As China forms one of the most important markets for Apple and other technology companies, navigating the politics of the pro-democracy protests which have only intensified over the past several months presents a difficult situation. Companies like Apple generally strive to avoid giving the appearance of supporting or opposing political causes, though the company notes that principles like enabling private communication and protecting the security of their users’ personal data are foundational in the design of their products. However, when operating in countries that impose restrictions on human rights as a matter of law like China, Apple and other companies are often forced to make decisions that have inherently political ramifications as they balance their profit motive against the fundamental rights of their customers. Given the unprecedented intensity of the ongoing Hong Kong protests, the reluctant political involvement of large corporations has perhaps never been as consequential as it is at this juncture.

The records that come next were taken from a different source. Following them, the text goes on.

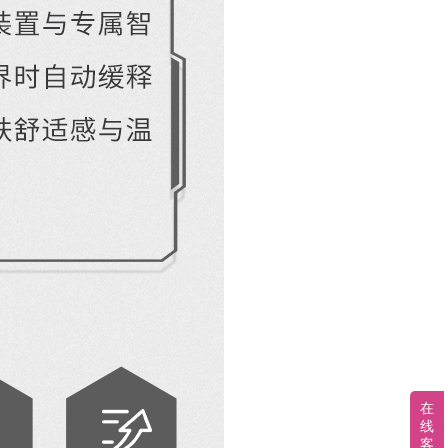
在
线
客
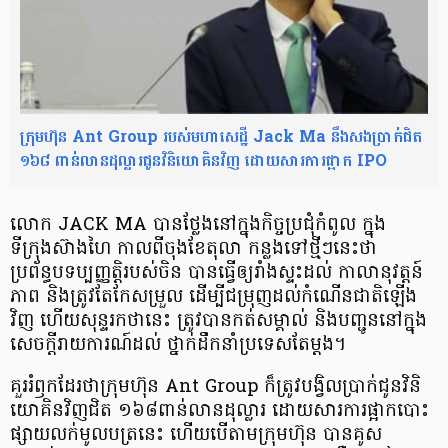
ក្រុមហ៊ុន Ant Group របស់មហាសេដ្ឋី Jack Ma នឹងសងប្រាក់ជិត
១៦៨ ពាន់លានដុល្លារ​ជូនវិនិយោគិនវិញ ដោយសារការផ្អាក IPO
លោក JACK MA បានថ្លែងនៅក្នុងកិច្ចប្រជុំកំពូល ក្នុង
ទីក្រុងស៊ាងហៃ កាលពីចុងខែតុលា កន្លងទៅថ្មីៗនេះថា
ប្រព័ន្ធបទប្បញ្ញត្តិរបស់ចិន បានធ្វើឲ្យរាំងស្ទះដល់ កាលានុវត្តន៍
ភាព និងត្រូវតែកែសម្រួល ដើម្បីជម្រុញដល់កំណើនជាតិឡើង
វិញ ហើយសុន្ទរកថានេះ ត្រូវបានកត់សម្គាល់ និងបញ្ជូននៅក្នុង
សេចក្តីរាយការណ៍ដល់ ថ្នាក់ដឹកនាំប្រទេសតែម្តង។
គួររំឭក​ដែរថាក្រុមហ៊ុន Ant Group ក៏ត្រូវបង្វិលប្រាក់ជូនវិនិ
យោគិនវិញជិត ១៦៨ពាន់លានដុល្លារ ដោយសារការផ្អាកបោះ
ផ្សាយលក់មូលបត្រនេះ ហើយបើតាមក្រុមហ៊ុន បានគូស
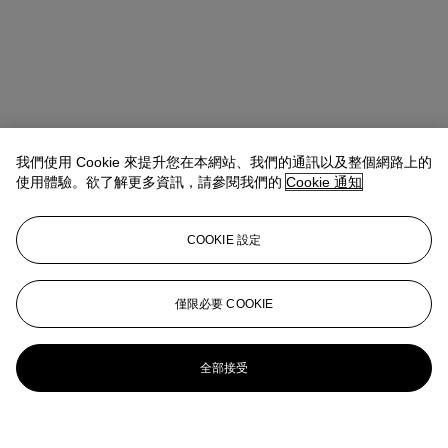
我們使用 Cookie 來提升您在本網站、我們的通訊以及整個網路上的
使用體驗。欲了解更多資訊，請參閱我們的
Cookie 通知
COOKIE 設定
僅限必要 COOKIE
全部接受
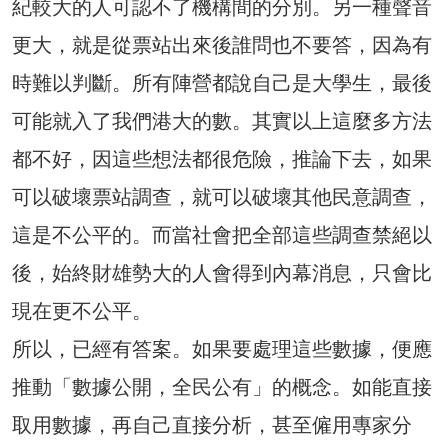
紀較大的人可認不了機構間的分別。另一種聲音
更大，就是從票站出來後誰問也不要答，因為有
時難以判斷。所有陣營都說自己是大學生，最後
可能就入了我們港大的數。其實以上這麼多方法
都不好，因這些想法都很危險，推論下去，如果
可以破壞票站調查，就可以破壞其他民意調查，
這是不公平的。而當社會把全部這些調查禁絕以
後，始終財雄勢大的人會得到內幕消息，只會比
現在更不公平。
所以，已經有答案。如果要處理這些數據，便應
推動「數據公開，全民公有」的概念。如能直接
取用數據，再自己直接分析，甚至僱用專家分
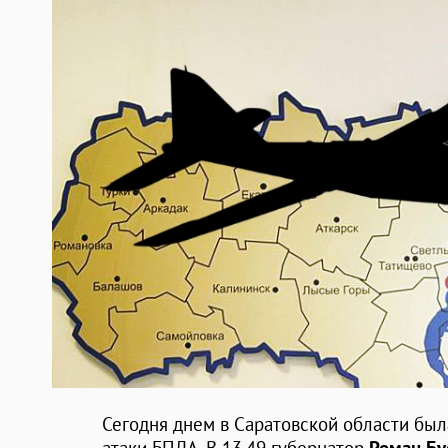
Сегодня днем в Саратовской области был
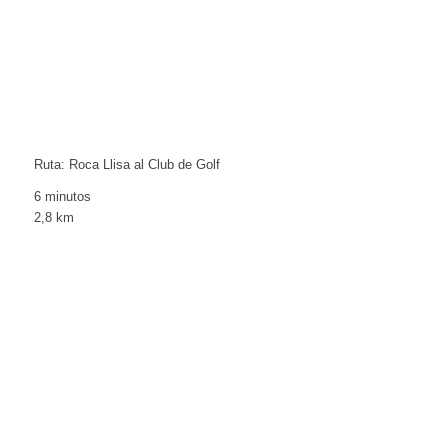
Ruta: Roca Llisa al Club de Golf
6 minutos
2,8 km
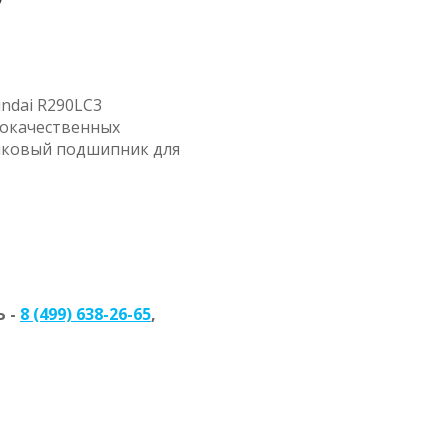
ndai R290LC3
кокачественных
ликовый подшипник для
 -
8 (499) 638-26-65
,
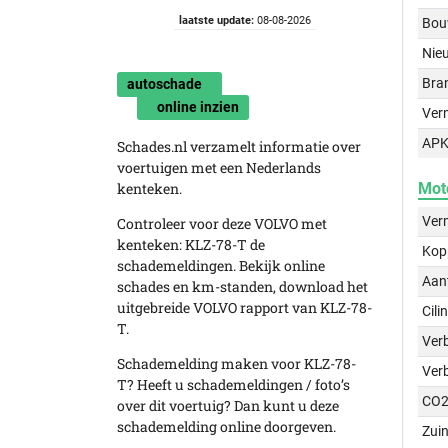
laatste update:
08-08-2026
Bou
Nie
Bra
autoschade
online inzien
Ver
APK
Schades.nl verzamelt informatie over
voertuigen met een Nederlands
kenteken.
Mot
Ver
Controleer voor deze VOLVO met
kenteken: KLZ-78-T de
Kop
schademeldingen. Bekijk online
Aant
schades en km-standen, download het
uitgebreide VOLVO rapport van KLZ-78-
Cili
T.
Verb
Schademelding maken voor KLZ-78-
Ver
T? Heeft u schademeldingen / foto’s
CO2
over dit voertuig? Dan kunt u deze
schademelding online doorgeven.
Zuin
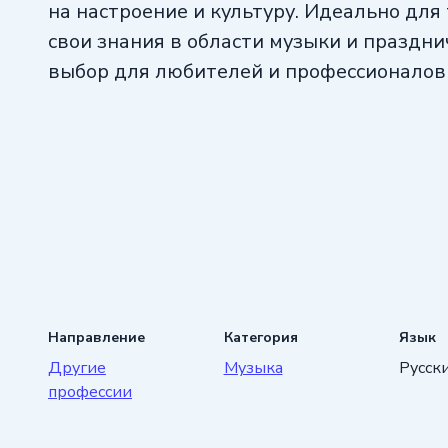
на настроение и культуру. Идеально для 
свои знания в области музыки и праздн
выбор для любителей и профессионалов
Направление
Категория
Язык
Другие
Музыка
Русск
профессии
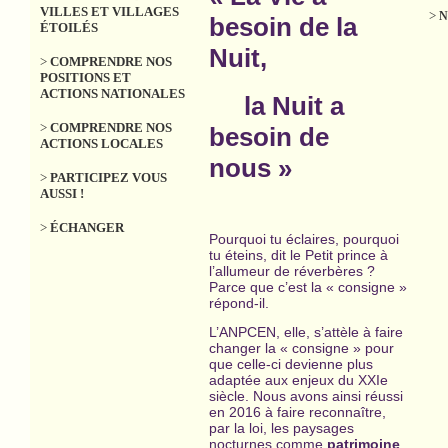
VILLES ET VILLAGES
>
N
besoin de la
ÉTOILÉS
Nuit,
>
COMPRENDRE NOS
POSITIONS ET
ACTIONS NATIONALES
la Nuit a
>
COMPRENDRE NOS
besoin de
ACTIONS LOCALES
nous »
>
PARTICIPEZ VOUS
AUSSI !
>
ÉCHANGER
Pourquoi tu éclaires, pourquoi
tu éteins, dit le Petit prince à
l’allumeur de réverbères ?
Parce que c’est la « consigne »
répond-il.
L’ANPCEN, elle, s’attèle à faire
changer la « consigne » pour
que celle-ci devienne plus
adaptée aux enjeux du XXIe
siècle. Nous avons ainsi réussi
en 2016 à faire reconnaître,
par la loi, les paysages
nocturnes comme
patrimoine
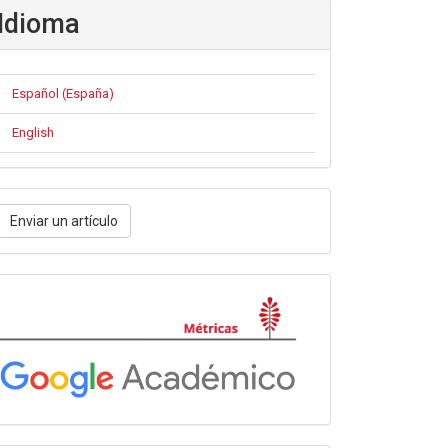
Idioma
Español (España)
English
nviar
Enviar un artículo
n
rtículo
Métricas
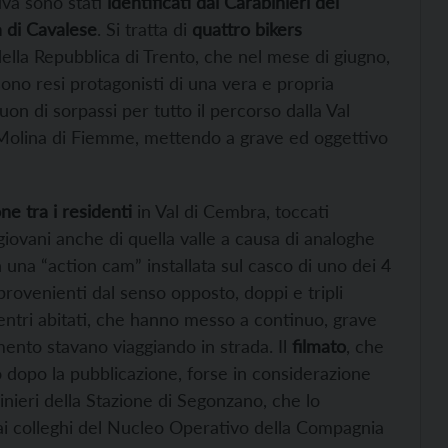
iva sono stati
identificati dai Carabinieri del
 di Cavalese
. Si tratta di
quattro bikers
della Repubblica di Trento, che nel mese di giugno,
sono resi protagonisti di una vera e propria
suon di sorpassi per tutto il percorso dalla Val
 Molina di Fiemme, mettendo a grave ed oggettivo
ne tra i residenti
in Val di Cembra, toccati
 giovani anche di quella valle a causa di analoghe
 una “action cam” installata sul casco di uno dei 4
 provenienti dal senso opposto, doppi e tripli
centri abitati, che hanno messo a continuo, grave
ento stavano viaggiando in strada. Il
filmato
, che
 dopo la pubblicazione, forse in considerazione
inieri della Stazione di Segonzano, che lo
 ai colleghi del Nucleo Operativo della Compagnia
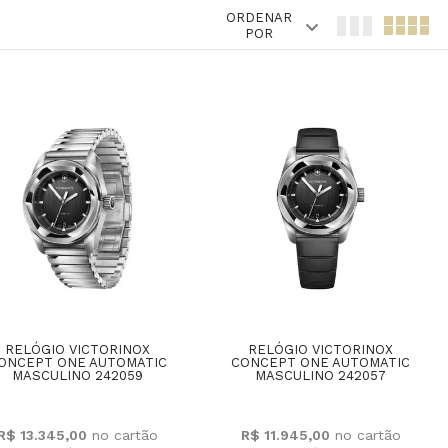
ORDENAR
POR
RELÓGIO VICTORINOX
RELÓGIO VICTORINOX
ONCEPT ONE AUTOMATIC
CONCEPT ONE AUTOMATIC
MASCULINO 242059
MASCULINO 242057
R$ 13.345,00
R$ 11.945,00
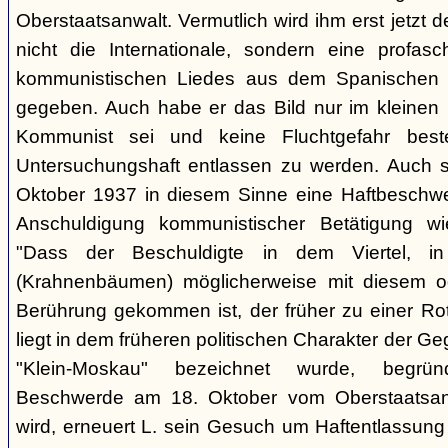
Oberstaatsanwalt. Vermutlich wird ihm erst jetzt 
nicht die Internationale, sondern eine profasc
kommunistischen Liedes aus dem Spanischen 
gegeben. Auch habe er das Bild nur im kleinen K
Kommunist sei und keine Fluchtgefahr beste
Untersuchungshaft entlassen zu werden. Auch s
Oktober 1937 in diesem Sinne eine Haftbeschwer
Anschuldigung kommunistischer Betätigung wi
"Dass der Beschuldigte in dem Viertel, 
(Krahnenbäumen) möglicherweise mit diesem o
Berührung gekommen ist, der früher zu einer Rot
liegt in dem früheren politischen Charakter der G
"Klein-Moskau" bezeichnet wurde, begrü
Beschwerde am 18. Oktober vom Oberstaatsanwa
wird, erneuert L. sein Gesuch um Haftentlassung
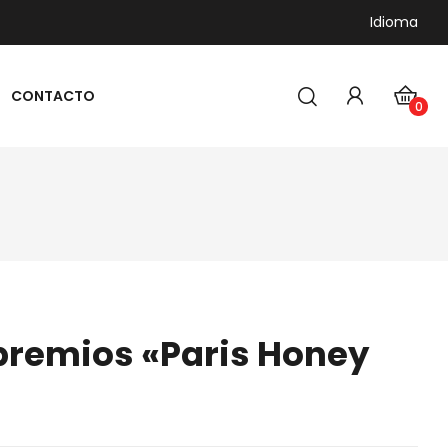
Idioma
CONTACTO
0
MIEL ARTESANAL
 premios «Paris Honey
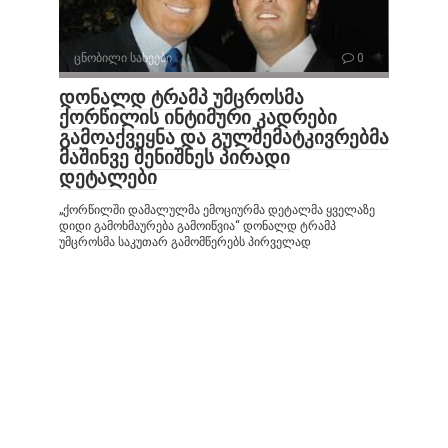
ცნობილი სახეები
0
დონალდ ტრამპ უმცროსმა
ქორწილის ინტიმური კადრები
გამოაქვეყნა და გულშემატკივრებმა
მაშინვე შენიშნეს პირადი
დეტალები
„ქორწილში დამალულმა ემოციურმა დეტალმა ყველაზე
დიდი გამოხმაურება გამოიწვია“ დონალდ ტრამპ
უმცროსმა საკუთარ გამომწერებს პირველად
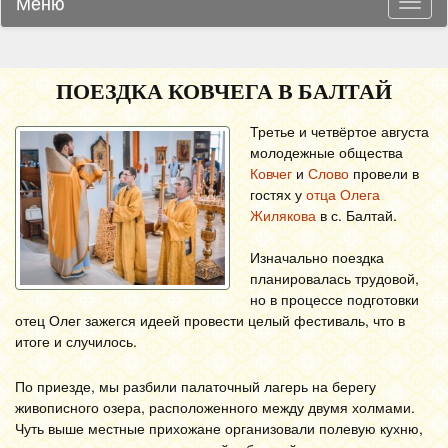
Меню
Навиг
ПОЕЗДКА КОВЧЕГА В БАЛТАЙ
Третье и четвёртое августа
молодежные общества
Ковчег
и
Слово
провели в
гостях у
отца Олега
Жилякова
в с. Балтай.
Изначально поездка
планировалась трудовой,
но в процессе подготовки
отец Олег зажегся идеей провести целый фестиваль, что в
итоге и случилось.
По приезде, мы разбили палаточный лагерь на берегу
живописного озера, расположенного между двумя холмами.
Чуть выше местные прихожане организовали полевую кухню,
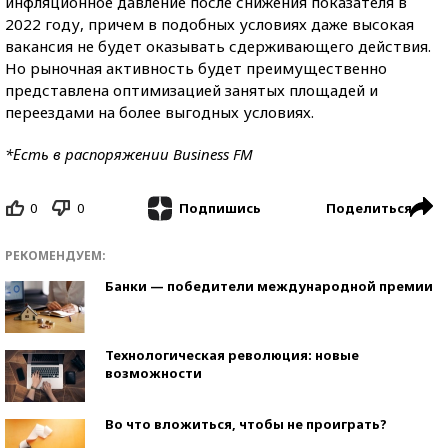
инфляционное давление после снижения показателя в
2022 году, причем в подобных условиях даже высокая
вакансия не будет оказывать сдерживающего действия.
Но рыночная активность будет преимущественно
представлена оптимизацией занятых площадей и
переездами на более выгодных условиях.
*Есть в распоряжении Business FM
0
0
Поделиться
Подпишись
РЕКОМЕНДУЕМ:
Банки — победители международной премии
Технологическая революция: новые
возможности
Во что вложиться, чтобы не проиграть?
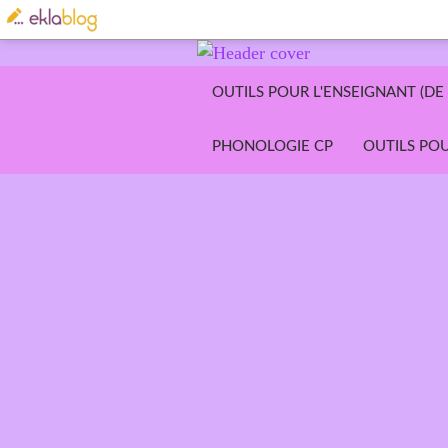
OUTILS POUR L'ENSEIGNANT (DE 
PHONOLOGIE CP
OUTILS POU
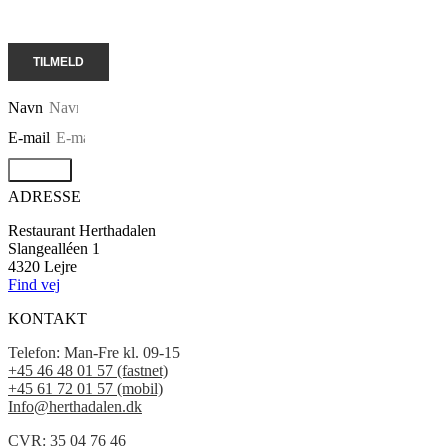
Navn
E-mail
Tilmeld
ADRESSE
Restaurant Herthadalen
Slangealléen 1
4320 Lejre
Find vej
KONTAKT
Telefon:
Man-Fre kl. 09-15
+45 46 48 01 57 (fastnet)
+45 61 72 01 57 (mobil)
Info@herthadalen.dk
CVR: 35 04 76 46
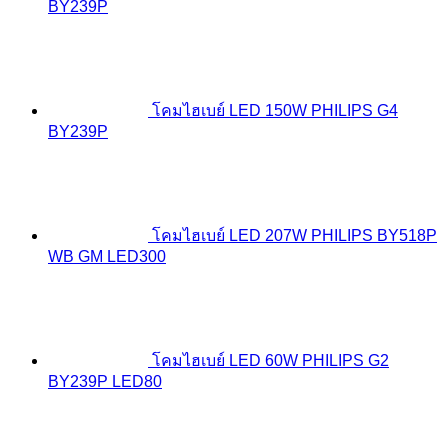
BY239P
โคมไฮเบย์ LED 150W PHILIPS G4
BY239P
โคมไฮเบย์ LED 207W PHILIPS BY518P
WB GM LED300
โคมไฮเบย์ LED 60W PHILIPS G2
BY239P LED80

Other companies have also been drawn into the political minefield that arises when operating in China during the Hong Kong protests. An executive of the Houston Rockets tweeted his support of the protests this week, for instance, leading to an apology by the Rockets and the cancellation of broadcasts of N.B.A. games in China, one of their largest markets. And the video game company Blizzard recently banned a professional gamer who expressed support of democracy in Hong Kong during a company-sponsored livestream, forcing him to forfeit $10,000 in prize money and leading to an outcry from the gaming community and an employee walkout at Blizzard offices. The ban was necessary in order for the company to comply with China’s censorship laws, even though it plainly contradicted the company’s core values. By continuing to operate in China under their strict anti-free-speech laws, companies like Blizzard tacitly support a totalitarian regime, as withdrawing their business in China would put economic and political pressure on the Chinese government to loosen restrictions on free speech.
Of all the companies affected in this way by the ongoing political turmoil in China, perhaps none have a more direct and significant impact on policy than Apple. As one of the world’s largest smartphone manufacturers which serves more than 243 million customers in China, Apple is uniquely positioned to impact the flow of information within the authoritarian regime, particularly at a moment when that information threatens the very foundation of the country’s rule over its citizens. Though the Chinese internet is heavily censored, with a variety of social media apps banned and replaced by alternatives managed by the government, Apple nevertheless has some degree of leverage in the form of its software offerings to the Chinese people. As such, the backlash against the company for its latest capitulation to the regime is hard for the company’s socially conscious customers around the world to ignore.
However, the Chinese market remains fairly critical to Apple’s success as a whole, as the company exploits cheap labor in the country to manufacture its products at a competitive price and the Chinese consumer base is the company’s second-largest market. Furthermore, Apple has only recently begun to make headway in the country, and its recent success in the stock market has been based on a belief in the success of continued expansion in this market. As such, it’s probably not reasonable to expect that Apple will sacrifice the economic opportunity presented in China by strengthening its support of human rights with its technology, despite the international outcry. That being said, the company’s PR efforts to depict itself as friendly to human rights is likely to ramp up in the coming weeks in response to the public damage to its image caused by its complacency in the ongoing political crisis.